Plus, there’s some nice tension brewing between John Brown and Shamrock. As Shamrock put it, the two are like polar white rap opposites. John Brown is from the burbs, while Shamrock is from nothing (his parents were nihilists). It’ll be nice to see the two of them duke it out for the $100,000.
As announced last week, this week’s episode will involve traveling to the Graceland of white hip-hop – er, just the Graceland of hip-hop, I suppose – Detroit. While there, they’ll live together in a double wide. Jus Rhyme seems especially geeked about this.
(There’s some sort of “Behind the Music” commercial/segment on Persia. Obviously, there’s only so much (W)RS left, and they’re trying to stretch it out into two more full hours.)
In Detroit, they go to where the legendary hip-hop shop and meet some guy who didn’t strike me as particularly notable. He asks the three white rappers to freestyle for him, and Shamrock kinda punks out. Not that anyone else was particularly good. Just saying.
They also meet the Insane Clown Posse, and then it’s off to meet Kid Rock. Shamrock describes him as being low key, which might actually be an understatement. He tells the story of how he ended up opening up for the likes of BDP and Ice Cube at the ripe old age of 17.
Back at the trailer park, they meet some of the locals, which is pretty fascinating. There’s some old white lady, and then some shirtless black guy whom she refers to as 2Pac shows up out of nowhere with some fishing gear and a picture of a fish.
Later, on top of a parking garage, there’s a contrived Eminem trivia game, with emphasis on the term trivia. How knowing any of this could contribute to becoming a better MC is beyond me, but I guess it would be big if you were a white rapper, like the way Eskimos know a lot about snow.
John Brown wins and gets to spend an even in what’s described as “the finest hotel in Detroit,” which could mean some of anything. He gets to pick one person to share the room with (nullus?) and picks Shamrock. They have a nice candle light dinner over a bottle of Perrier.
Meanwhile, back a the double wide, Jus Rhyme comes up with some admittedly pretty damn funny battle rhymes for tomorrow’s mission, which will involve a battle scene not unlike in 8 Mile.

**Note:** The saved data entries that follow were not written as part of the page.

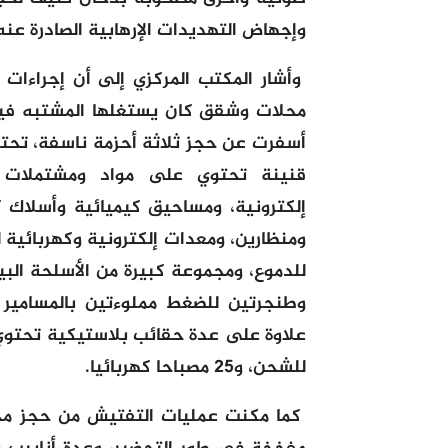
وإجهاض التهديدات الإرهابية الصادرة عنه
وأشار المكتب المركزي إلى أن إجراءا
محلات وشقق كان يستغلها المشتبه فيه
قنينة تحتوي على مواد ومشتملات ك
إلكترونية، ومساحيق كيميائية وأسلاك ك
ومنظارين، ومعدات إلكترونية وكهربائية ل
للدموع، ومجموعة كبيرة من الأسلحة البي
وطنجرتين للضغط مملوءتين بالمسامير 
علاوة على عدة حقائب بلاستيكية تحتو
للشحن، و25 مصباحا كهربائيا.
كما مكنت عمليات التفتيش من حجز مج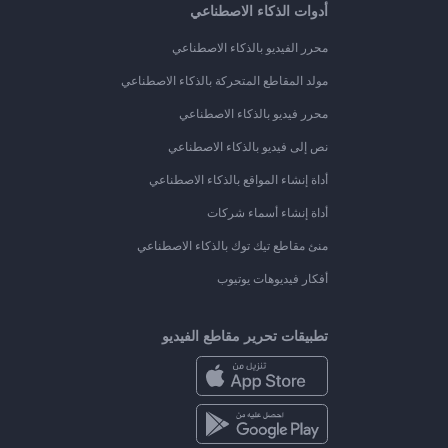
أدوات الذكاء الاصطناعي
محرر الفيديو بالذكاء الاصطناعي
مولد المقاطع المتحركة بالذكاء الاصطناعي
محرر فيديو بالذكاء الاصطناعي
نص إلى فيديو بالذكاء الاصطناعي
أداة إنشاء المواقع بالذكاء الاصطناعي
أداة إنشاء أسماء شركات
منئ مقاطع تيك توك بالذكاء الاصطناعي
أفكار فيديوهات يوتيوب
تطبيقات تحرير مقاطع الفيديو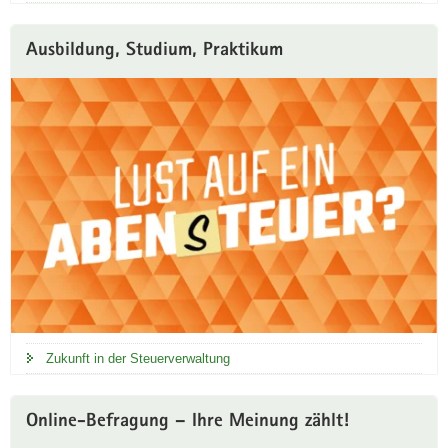
r
t
Ausbildung, Studium, Praktikum
a
l
Zukunft in der Steuerverwaltung
Online-Befragung – Ihre Meinung zählt!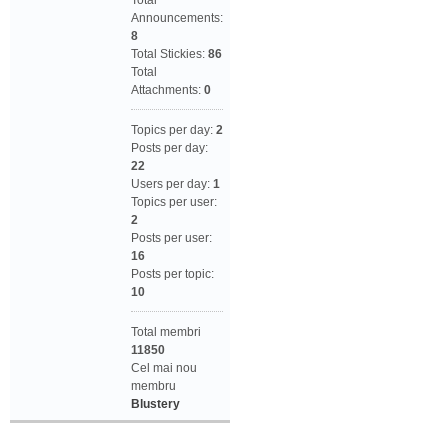
Total
Announcements:
8
Total Stickies:
86
Total
Attachments:
0
Topics per day:
2
Posts per day:
22
Users per day:
1
Topics per user:
2
Posts per user:
16
Posts per topic:
10
Total membri
11850
Cel mai nou
membru
Blustery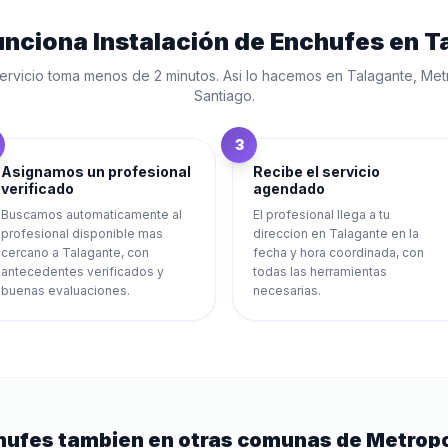
unciona
Instalación de Enchufes
en
T
ervicio toma menos de 2 minutos. Asi lo hacemos en
Talagante
,
Met
Santiago
.
3
Asignamos un profesional
Recibe el servicio
verificado
agendado
Buscamos automaticamente al
El profesional llega a tu
profesional disponible mas
direccion en Talagante en la
cercano a Talagante, con
fecha y hora coordinada, con
antecedentes verificados y
todas las herramientas
buenas evaluaciones.
necesarias.
hufes
tambien en otras comunas de
Metropo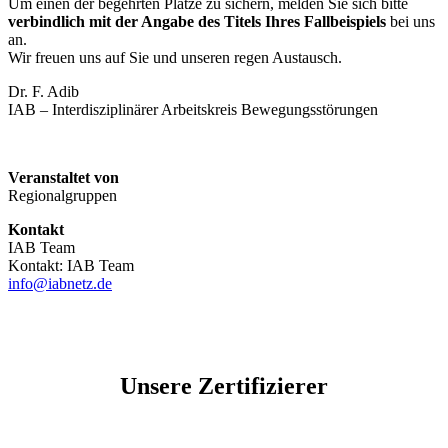
Um einen der begehrten Plätze zu sichern, melden Sie sich bitte
verbindlich mit der Angabe des Titels Ihres Fallbeispiels
bei uns
an.
Wir freuen uns auf Sie und unseren regen Austausch.
Dr. F. Adib
IAB – Interdisziplinärer Arbeitskreis Bewegungsstörungen
Veranstaltet von
Regionalgruppen
Kontakt
IAB Team
Kontakt: IAB Team
info@iabnetz.de
Unsere Zertifizierer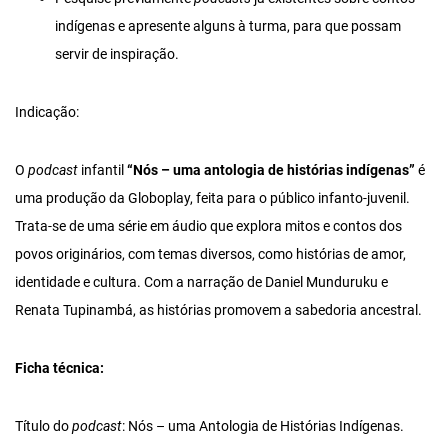
indígenas e apresente alguns à turma, para que possam
servir de inspiração.
Indicação:
O
podcast
infantil
“Nós – uma antologia de histórias indígenas”
é
uma produção da Globoplay, feita para o público infanto-juvenil.
Trata-se de uma série em áudio que explora mitos e contos dos
povos originários, com temas diversos, como histórias de amor,
identidade e cultura. Com a narração de Daniel Munduruku e
Renata Tupinambá, as histórias promovem a sabedoria ancestral.
Ficha técnica:
Título do
podcast
: Nós – uma Antologia de Histórias Indígenas.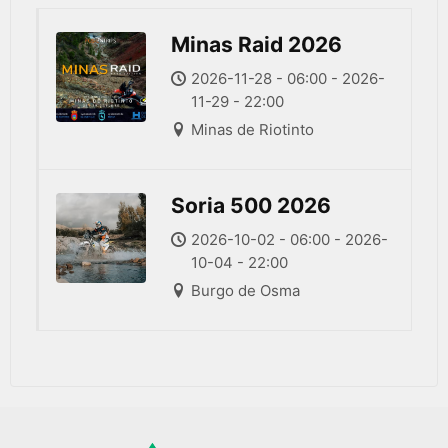
Minas Raid 2026
2026-11-28 - 06:00 - 2026-
11-29 - 22:00
Minas de Riotinto
Soria 500 2026
2026-10-02 - 06:00 - 2026-
10-04 - 22:00
Burgo de Osma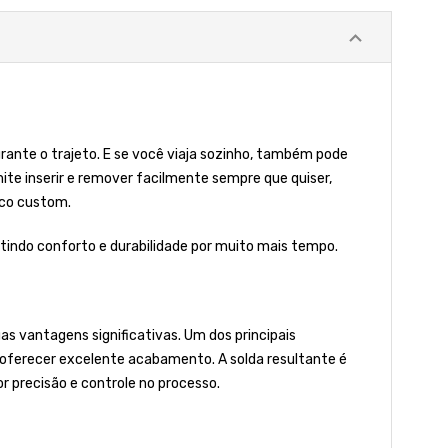
nte o trajeto. E se você viaja sozinho, também pode
ite inserir e remover facilmente sempre que quiser,
ico custom.
ntindo conforto e durabilidade por muito mais tempo.
s vantagens significativas. Um dos principais
r oferecer excelente acabamento. A solda resultante é
 precisão e controle no processo.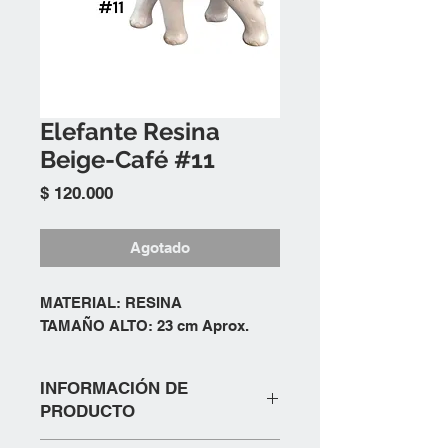
Elefante Resina
Beige-Café #11
Precio
$ 120.000
Agotado
MATERIAL: RESINA
TAMAÑO ALTO: 23 cm Aprox.
INFORMACIÓN DE
PRODUCTO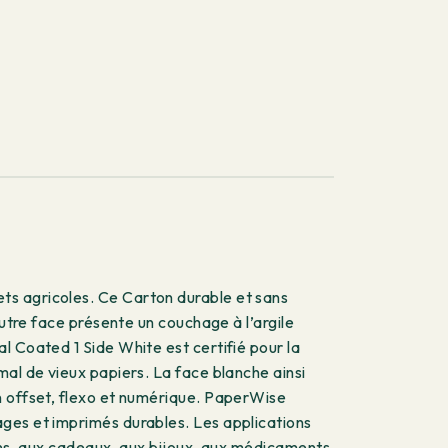
ts agricoles. Ce Carton durable et sans
autre face présente un couchage à l’argile
l Coated 1 Side White est certifié pour la
mal de vieux papiers. La face blanche ainsi
n offset, flexo et numérique. PaperWise
ages et imprimés durables. Les applications
oins, aux cadeaux, aux bijoux, aux médicaments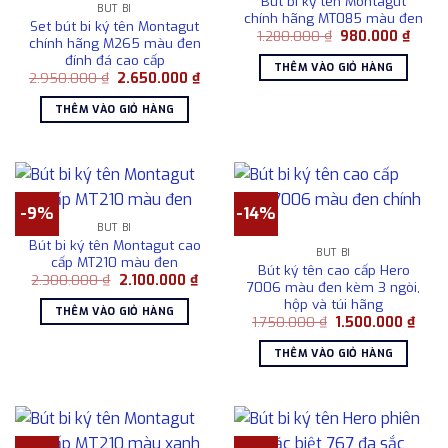
Bút bi ký tên Montagut
BÚT BI
chính hãng MT085 màu đen
Set bút bi ký tên Montagut
Giá
Giá
1.280.000
₫
980.000
₫
chính hãng M265 màu đen
gốc
hiện
đính đá cao cấp
là:
tại
THÊM VÀO GIỎ HÀNG
1.280.000 ₫.
là:
Giá
Giá
2.950.000
₫
2.650.000
₫
980.0
gốc
hiện
là:
tại
THÊM VÀO GIỎ HÀNG
2.950.000 ₫.
là:
2.650.000 ₫.
-9%
-14%
BÚT BI
Bút bi ký tên Montagut cao
BÚT BI
cấp MT210 màu đen
Bút ký tên cao cấp Hero
Giá
Giá
2.300.000
₫
2.100.000
₫
7006 màu đen kèm 3 ngòi,
gốc
hiện
hộp và túi hãng
là:
tại
THÊM VÀO GIỎ HÀNG
2.300.000 ₫.
là:
Giá
Giá
1.750.000
₫
1.500.000
₫
2.100.000 ₫.
gốc
hiện
là:
tại
THÊM VÀO GIỎ HÀNG
1.750.000 ₫.
là:
1.500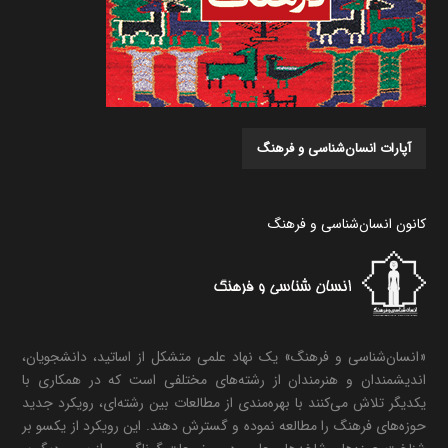
آپارات انسان‌شناسی و فرهنگ
کانون انسان‌شناسی و فرهنگ
«انسان‌شناسی و فرهنگ» یک نهاد علمی متشکل از اساتید، دانشجویان،
اندیشمندان و هنرمندان از رشته‌های مختلفی است که در همکاری با
یکدیگر تلاش می‌کنند با بهره‌مندی از مطالعات بین رشته‌ای، رویکرد جدید
حوزه‌های فرهنگ را مطالعه نموده و گسترش دهند. این رویکرد از یکسو بر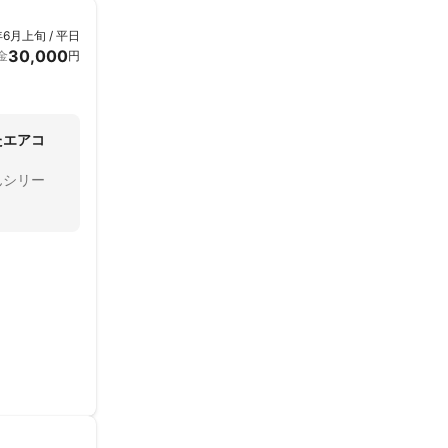
年6月上旬 / 平日
30,000
金
円
たエアコ
んシリー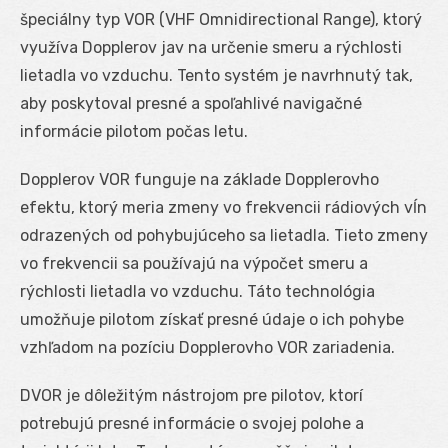
špeciálny typ VOR (VHF Omnidirectional Range), ktorý
využíva Dopplerov jav na určenie smeru a rýchlosti
lietadla vo vzduchu. Tento systém je navrhnutý tak,
aby poskytoval presné a spoľahlivé navigačné
informácie pilotom počas letu.
Dopplerov VOR funguje na základe Dopplerovho
efektu, ktorý meria zmeny vo frekvencii rádiových vĺn
odrazených od pohybujúceho sa lietadla. Tieto zmeny
vo frekvencii sa používajú na výpočet smeru a
rýchlosti lietadla vo vzduchu. Táto technológia
umožňuje pilotom získať presné údaje o ich pohybe
vzhľadom na pozíciu Dopplerovho VOR zariadenia.
DVOR je dôležitým nástrojom pre pilotov, ktorí
potrebujú presné informácie o svojej polohe a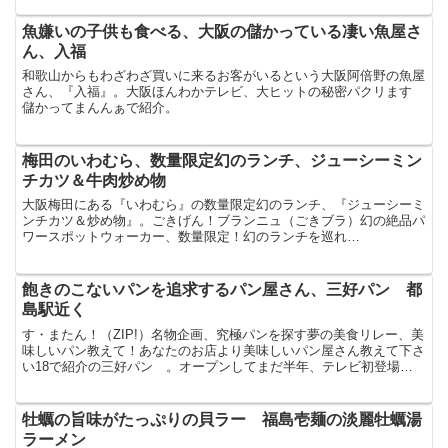
魚嫌いの子供も食べる、大阪の儲かっている凄い魚屋さ
ん、入福
和歌山からもわざわざ買いに来るお客がいるという大阪阿倍野の魚屋
さん、『入福』。大阪ほんわかテレビ、大ヒットの秘密パクリます
儲かってまんんぁで紹介。
梅田のいわむら、数量限定幻のランチ、ジューシーミン
チカツ＆牛肉炒め物
大阪梅田にある『いわむら』の数量限定幻のランチ、『ジューシーミ
ンチカツ＆炒め物』。ごきげん！ブランニュ（ごきブラ）幻の絶品パ
ワースポットウォーカー、数量限定！幻のランチを巡れ
（2014/12/1）にて紹介してました。
飽きのこないパンを追求するパン屋さん、三好パン 都
島駅近く
す・またん！（ZIP!）名物企画、究極パンを探す夢の美食リレー、美
味しいパン教えて！あなたのお店より美味しいパン屋さん教えて下さ
い18で紹介の三好パン 。オープンしてまだ半年、テレビ初登場の
パン屋さん。
牡蠣の旨味がたっぷりの貝ラー 福島壱麺の淡麗牡蠣湯
ラーメン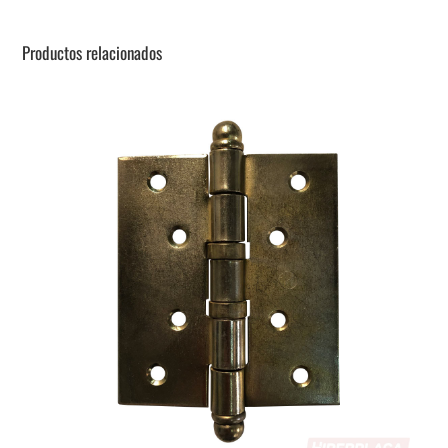
Productos relacionados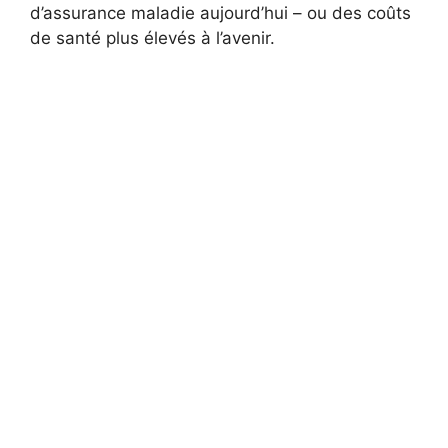
d’assurance maladie aujourd’hui – ou des coûts
de santé plus élevés à l’avenir.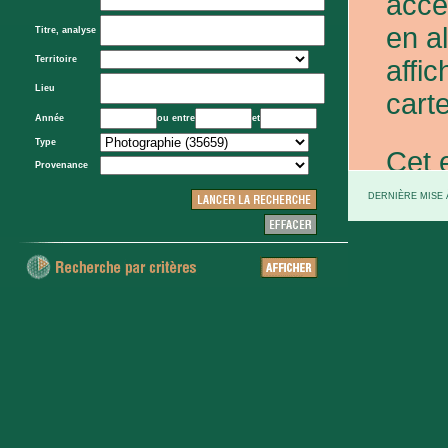
acce
en a
Titre, analyse
Territoire
affic
Lieu
carte
Année
ou entre
et
Type
Cet 
Provenance
exce
DERNIÈRE MISE À
et d
prov
d'Eta
colo
XXe 
etc.)
voie 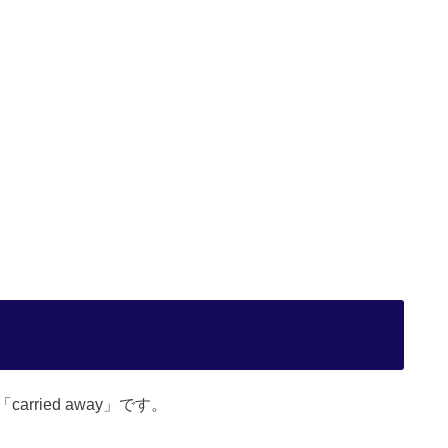
ried away」です。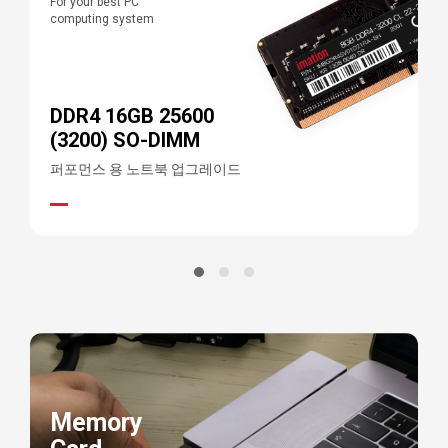
For your best PC
F
computing system
c
DDR4 16GB 25600
(3200) SO-DIMM
퍼포먼스 용 노트북 업그레이드
Memory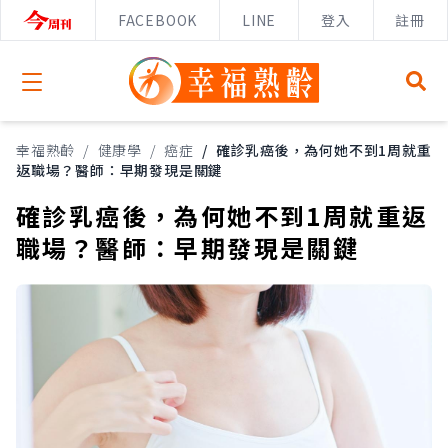
FACEBOOK
LINE
登入
註冊
Open menu
幸福熟齡
/
健康學
/
癌症
/
確診乳癌後，為何她不到1周就重
返職場？醫師：早期發現是關鍵
確診乳癌後，為何她不到1周就重返
職場？醫師：早期發現是關鍵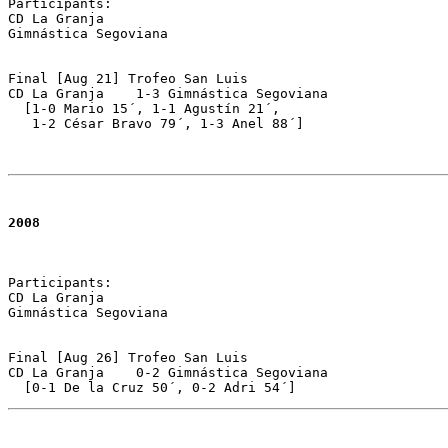
Participants:

CD La Granja 

Gimnástica Segoviana

Final [Aug 21] Trofeo San Luis 

CD La Granja	1-3 Gimnástica Segoviana  

  [1-0 Mario 15´, 1-1 Agustín 21´, 

   1-2 César Bravo 79´, 1-3 Anel 88´]

2008
Participants:

CD La Granja 

Gimnástica Segoviana

Final [Aug 26] Trofeo San Luis 

CD La Granja	0-2 Gimnástica Segoviana 

  [0-1 De la Cruz 50´, 0-2 Adri 54´]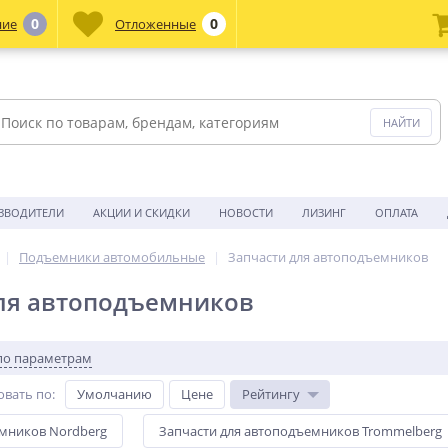
0
0
ние
Отложенные
ЗВОДИТЕЛИ
АКЦИИ И СКИДКИ
НОВОСТИ
ЛИЗИНГ
ОПЛАТА
Подъемники автомобильные
Запчасти для автоподъемников
ля автоподъемников
по параметрам
овать по
:
Умолчанию
Цене
Рейтингу
емников Nordberg
Запчасти для автоподъемников Trommelberg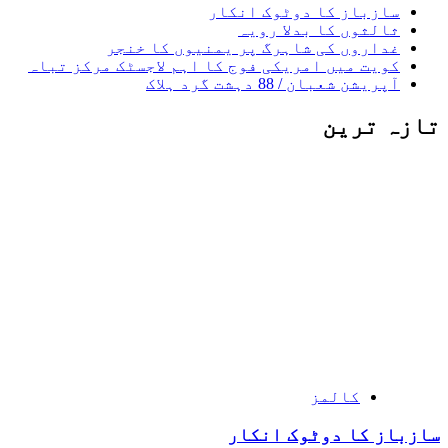
سازباز کا دوٹوک انکار
ثالثوں کا بدلا رویہ
غداروں کی شاہرگ پر یمنیوں کا خنجر
کویت میں امریکی فوج کا اہم لاجسٹک مرکز تباہ
آپریشن شعبان / 88 دہشت گرد ہلاک
تازہ ترین
کالمز
سازباز کا دوٹوک انکار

But first, MC Serch gives them a few pointers (they’re not allowed to dis black people) and has them come up with a few rhymes dissing him. Serch’s suggestion for a good battle rhyme: “I did your wife in front of your kid.”
The battle: The white rappers get fucking raped. Holy crap! This is just embarassing.
Serch and the three guys they battled deliberate. The black guys are down on Shamrock because he froze up, but you get the idea that Serch has got it in for Jus Rhyme. And, lo and behold, Jus Rhyme ends up getting the boot.